Try it: Each line of the material is to be written out exactly.

Exercise material:
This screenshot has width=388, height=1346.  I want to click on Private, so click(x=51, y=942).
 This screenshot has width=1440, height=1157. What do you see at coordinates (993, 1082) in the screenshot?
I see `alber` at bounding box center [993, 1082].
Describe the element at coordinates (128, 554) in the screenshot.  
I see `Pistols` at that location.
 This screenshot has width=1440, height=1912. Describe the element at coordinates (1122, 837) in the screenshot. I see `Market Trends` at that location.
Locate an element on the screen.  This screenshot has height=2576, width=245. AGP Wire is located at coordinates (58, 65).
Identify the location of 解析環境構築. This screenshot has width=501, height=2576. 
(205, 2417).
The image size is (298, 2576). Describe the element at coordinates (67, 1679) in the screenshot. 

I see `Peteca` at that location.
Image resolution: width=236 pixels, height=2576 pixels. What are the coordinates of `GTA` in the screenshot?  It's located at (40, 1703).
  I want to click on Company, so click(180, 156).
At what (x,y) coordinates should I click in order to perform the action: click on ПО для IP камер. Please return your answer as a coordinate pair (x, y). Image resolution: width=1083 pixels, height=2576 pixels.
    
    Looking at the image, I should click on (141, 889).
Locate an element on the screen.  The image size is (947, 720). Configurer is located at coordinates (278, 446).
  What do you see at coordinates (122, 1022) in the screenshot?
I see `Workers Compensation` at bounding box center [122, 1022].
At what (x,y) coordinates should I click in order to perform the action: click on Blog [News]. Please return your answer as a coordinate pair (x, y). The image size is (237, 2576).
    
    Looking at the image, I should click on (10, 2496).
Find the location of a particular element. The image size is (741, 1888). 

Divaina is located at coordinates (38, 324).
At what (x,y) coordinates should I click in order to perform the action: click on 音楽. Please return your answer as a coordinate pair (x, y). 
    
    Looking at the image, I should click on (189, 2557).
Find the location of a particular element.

Written solution:
This screenshot has width=388, height=1346.  I want to click on Private, so click(x=51, y=942).
 This screenshot has width=1440, height=1157. What do you see at coordinates (993, 1082) in the screenshot?
I see `alber` at bounding box center [993, 1082].
Describe the element at coordinates (128, 554) in the screenshot.  
I see `Pistols` at that location.
 This screenshot has width=1440, height=1912. Describe the element at coordinates (1122, 837) in the screenshot. I see `Market Trends` at that location.
Locate an element on the screen.  This screenshot has height=2576, width=245. AGP Wire is located at coordinates (58, 65).
Identify the location of 解析環境構築. This screenshot has width=501, height=2576. 
(205, 2417).
The image size is (298, 2576). Describe the element at coordinates (67, 1679) in the screenshot. 

I see `Peteca` at that location.
Image resolution: width=236 pixels, height=2576 pixels. What are the coordinates of `GTA` in the screenshot?  It's located at (40, 1703).
  I want to click on Company, so click(180, 156).
At what (x,y) coordinates should I click in order to perform the action: click on ПО для IP камер. Please return your answer as a coordinate pair (x, y). Image resolution: width=1083 pixels, height=2576 pixels.
    
    Looking at the image, I should click on (141, 889).
Locate an element on the screen.  The image size is (947, 720). Configurer is located at coordinates (278, 446).
  What do you see at coordinates (122, 1022) in the screenshot?
I see `Workers Compensation` at bounding box center [122, 1022].
At what (x,y) coordinates should I click in order to perform the action: click on Blog [News]. Please return your answer as a coordinate pair (x, y). The image size is (237, 2576).
    
    Looking at the image, I should click on (10, 2496).
Find the location of a particular element. The image size is (741, 1888). 

Divaina is located at coordinates (38, 324).
At what (x,y) coordinates should I click in order to perform the action: click on 音楽. Please return your answer as a coordinate pair (x, y). 
    
    Looking at the image, I should click on (189, 2557).
Find the location of a particular element.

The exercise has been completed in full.